Sebenarnya saya ingin mengikat Margiono untuk tetap di Jawa Pos. Saya angkat ia jadi salah satu direktur Jawa Pos, meski hanya administratif. Tapi Margiono akhirnya pilih di luar Jawa Pos. Ia sudah terlalu asyik dengan Rakyat Merdeka. Ia sudah melahirkan banyak koran di bawah bendera Rakyat Merdeka.
Bahkan ia membangun gedung tinggi di dekat BSD. Ada gedung kantor, ada hotel, dan business center.

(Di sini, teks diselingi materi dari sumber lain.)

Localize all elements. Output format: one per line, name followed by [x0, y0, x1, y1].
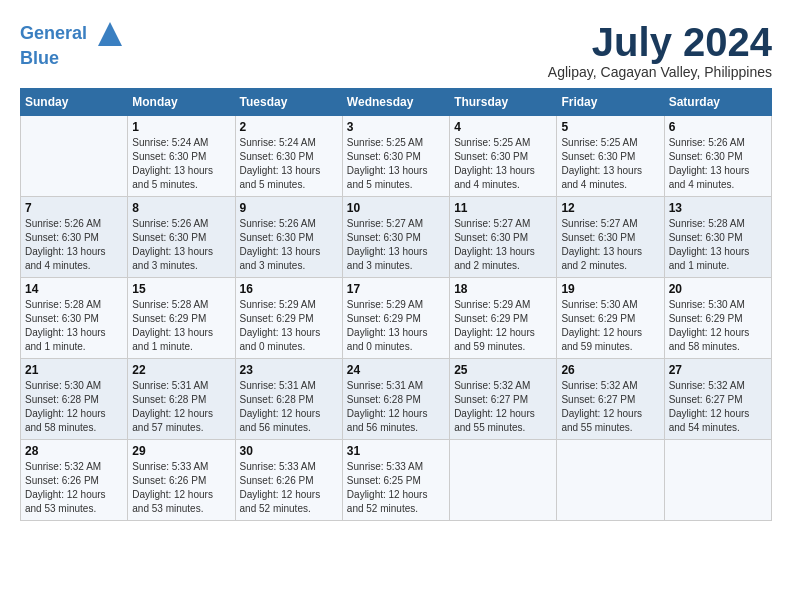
logo-blue: Blue: [20, 48, 59, 68]
day-cell: 21Sunrise: 5:30 AM Sunset: 6:28 PM Dayli…: [21, 359, 128, 440]
week-row-1: 1Sunrise: 5:24 AM Sunset: 6:30 PM Daylig…: [21, 116, 772, 197]
col-header-saturday: Saturday: [664, 89, 771, 116]
day-info: Sunrise: 5:32 AM Sunset: 6:27 PM Dayligh…: [454, 379, 552, 435]
day-cell: 2Sunrise: 5:24 AM Sunset: 6:30 PM Daylig…: [235, 116, 342, 197]
day-cell: [557, 440, 664, 521]
month-title: July 2024: [548, 20, 772, 64]
day-cell: 18Sunrise: 5:29 AM Sunset: 6:29 PM Dayli…: [450, 278, 557, 359]
day-number: 16: [240, 282, 338, 296]
day-number: 8: [132, 201, 230, 215]
day-info: Sunrise: 5:29 AM Sunset: 6:29 PM Dayligh…: [347, 298, 445, 354]
day-info: Sunrise: 5:30 AM Sunset: 6:28 PM Dayligh…: [25, 379, 123, 435]
day-number: 23: [240, 363, 338, 377]
day-info: Sunrise: 5:32 AM Sunset: 6:27 PM Dayligh…: [561, 379, 659, 435]
day-cell: 19Sunrise: 5:30 AM Sunset: 6:29 PM Dayli…: [557, 278, 664, 359]
day-cell: 1Sunrise: 5:24 AM Sunset: 6:30 PM Daylig…: [128, 116, 235, 197]
day-info: Sunrise: 5:31 AM Sunset: 6:28 PM Dayligh…: [240, 379, 338, 435]
day-cell: 28Sunrise: 5:32 AM Sunset: 6:26 PM Dayli…: [21, 440, 128, 521]
day-number: 20: [669, 282, 767, 296]
logo-general: General: [20, 23, 87, 43]
page-header: General Blue July 2024 Aglipay, Cagayan …: [20, 20, 772, 80]
day-number: 24: [347, 363, 445, 377]
week-row-4: 21Sunrise: 5:30 AM Sunset: 6:28 PM Dayli…: [21, 359, 772, 440]
day-info: Sunrise: 5:27 AM Sunset: 6:30 PM Dayligh…: [561, 217, 659, 273]
day-number: 21: [25, 363, 123, 377]
day-info: Sunrise: 5:26 AM Sunset: 6:30 PM Dayligh…: [132, 217, 230, 273]
calendar-table: SundayMondayTuesdayWednesdayThursdayFrid…: [20, 88, 772, 521]
day-cell: 6Sunrise: 5:26 AM Sunset: 6:30 PM Daylig…: [664, 116, 771, 197]
day-number: 28: [25, 444, 123, 458]
day-number: 25: [454, 363, 552, 377]
day-cell: 3Sunrise: 5:25 AM Sunset: 6:30 PM Daylig…: [342, 116, 449, 197]
day-number: 11: [454, 201, 552, 215]
day-number: 31: [347, 444, 445, 458]
day-number: 29: [132, 444, 230, 458]
day-cell: 5Sunrise: 5:25 AM Sunset: 6:30 PM Daylig…: [557, 116, 664, 197]
day-number: 18: [454, 282, 552, 296]
day-info: Sunrise: 5:25 AM Sunset: 6:30 PM Dayligh…: [454, 136, 552, 192]
day-number: 22: [132, 363, 230, 377]
day-number: 17: [347, 282, 445, 296]
day-info: Sunrise: 5:27 AM Sunset: 6:30 PM Dayligh…: [347, 217, 445, 273]
day-cell: 14Sunrise: 5:28 AM Sunset: 6:30 PM Dayli…: [21, 278, 128, 359]
day-cell: 13Sunrise: 5:28 AM Sunset: 6:30 PM Dayli…: [664, 197, 771, 278]
day-cell: [664, 440, 771, 521]
day-info: Sunrise: 5:31 AM Sunset: 6:28 PM Dayligh…: [132, 379, 230, 435]
day-info: Sunrise: 5:26 AM Sunset: 6:30 PM Dayligh…: [25, 217, 123, 273]
col-header-wednesday: Wednesday: [342, 89, 449, 116]
col-header-thursday: Thursday: [450, 89, 557, 116]
day-info: Sunrise: 5:25 AM Sunset: 6:30 PM Dayligh…: [561, 136, 659, 192]
day-number: 15: [132, 282, 230, 296]
day-info: Sunrise: 5:27 AM Sunset: 6:30 PM Dayligh…: [454, 217, 552, 273]
day-info: Sunrise: 5:29 AM Sunset: 6:29 PM Dayligh…: [454, 298, 552, 354]
col-header-tuesday: Tuesday: [235, 89, 342, 116]
day-number: 3: [347, 120, 445, 134]
day-cell: 11Sunrise: 5:27 AM Sunset: 6:30 PM Dayli…: [450, 197, 557, 278]
day-info: Sunrise: 5:26 AM Sunset: 6:30 PM Dayligh…: [669, 136, 767, 192]
day-number: 1: [132, 120, 230, 134]
day-info: Sunrise: 5:33 AM Sunset: 6:26 PM Dayligh…: [132, 460, 230, 516]
day-info: Sunrise: 5:28 AM Sunset: 6:29 PM Dayligh…: [132, 298, 230, 354]
day-cell: [450, 440, 557, 521]
day-cell: 8Sunrise: 5:26 AM Sunset: 6:30 PM Daylig…: [128, 197, 235, 278]
day-info: Sunrise: 5:24 AM Sunset: 6:30 PM Dayligh…: [132, 136, 230, 192]
day-cell: 20Sunrise: 5:30 AM Sunset: 6:29 PM Dayli…: [664, 278, 771, 359]
day-info: Sunrise: 5:25 AM Sunset: 6:30 PM Dayligh…: [347, 136, 445, 192]
day-cell: 23Sunrise: 5:31 AM Sunset: 6:28 PM Dayli…: [235, 359, 342, 440]
day-info: Sunrise: 5:33 AM Sunset: 6:25 PM Dayligh…: [347, 460, 445, 516]
header-row: SundayMondayTuesdayWednesdayThursdayFrid…: [21, 89, 772, 116]
day-cell: 4Sunrise: 5:25 AM Sunset: 6:30 PM Daylig…: [450, 116, 557, 197]
day-cell: 17Sunrise: 5:29 AM Sunset: 6:29 PM Dayli…: [342, 278, 449, 359]
day-number: 13: [669, 201, 767, 215]
day-info: Sunrise: 5:33 AM Sunset: 6:26 PM Dayligh…: [240, 460, 338, 516]
day-cell: 7Sunrise: 5:26 AM Sunset: 6:30 PM Daylig…: [21, 197, 128, 278]
day-number: 10: [347, 201, 445, 215]
location: Aglipay, Cagayan Valley, Philippines: [548, 64, 772, 80]
day-number: 9: [240, 201, 338, 215]
day-cell: 9Sunrise: 5:26 AM Sunset: 6:30 PM Daylig…: [235, 197, 342, 278]
week-row-2: 7Sunrise: 5:26 AM Sunset: 6:30 PM Daylig…: [21, 197, 772, 278]
day-number: 30: [240, 444, 338, 458]
day-number: 6: [669, 120, 767, 134]
day-info: Sunrise: 5:31 AM Sunset: 6:28 PM Dayligh…: [347, 379, 445, 435]
day-info: Sunrise: 5:29 AM Sunset: 6:29 PM Dayligh…: [240, 298, 338, 354]
day-info: Sunrise: 5:32 AM Sunset: 6:26 PM Dayligh…: [25, 460, 123, 516]
day-info: Sunrise: 5:30 AM Sunset: 6:29 PM Dayligh…: [669, 298, 767, 354]
day-number: 7: [25, 201, 123, 215]
day-cell: 29Sunrise: 5:33 AM Sunset: 6:26 PM Dayli…: [128, 440, 235, 521]
day-number: 14: [25, 282, 123, 296]
svg-marker-0: [98, 22, 122, 46]
day-number: 26: [561, 363, 659, 377]
title-block: July 2024 Aglipay, Cagayan Valley, Phili…: [548, 20, 772, 80]
day-cell: 12Sunrise: 5:27 AM Sunset: 6:30 PM Dayli…: [557, 197, 664, 278]
day-number: 19: [561, 282, 659, 296]
day-cell: 26Sunrise: 5:32 AM Sunset: 6:27 PM Dayli…: [557, 359, 664, 440]
week-row-3: 14Sunrise: 5:28 AM Sunset: 6:30 PM Dayli…: [21, 278, 772, 359]
col-header-friday: Friday: [557, 89, 664, 116]
day-number: 27: [669, 363, 767, 377]
day-cell: 22Sunrise: 5:31 AM Sunset: 6:28 PM Dayli…: [128, 359, 235, 440]
day-info: Sunrise: 5:24 AM Sunset: 6:30 PM Dayligh…: [240, 136, 338, 192]
day-number: 5: [561, 120, 659, 134]
week-row-5: 28Sunrise: 5:32 AM Sunset: 6:26 PM Dayli…: [21, 440, 772, 521]
day-info: Sunrise: 5:32 AM Sunset: 6:27 PM Dayligh…: [669, 379, 767, 435]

Lalu saya mendengar Margiono menjadi Ketua Umum Persatuan Wartawan Indonesia (PWI). Begitu banyak kegiatannya di PWI. Terutama di bidang pendidikan wartawan. Ia ciptakan pula Press Card No One. Ia hormati para wartawan senior dengan kartu seumur hidup itu. Saya termasuk golongan pertama menerima kartu itu –entah di mana sekarang.
Margiono terpilih lagi, untuk periode kedua. Setiap tahun Margiono berpidato di depan Presiden –saat Hari Pers Nasional. Pidatonya selalu menggelitik dan lucu. Mengkritik tapi juga memuji.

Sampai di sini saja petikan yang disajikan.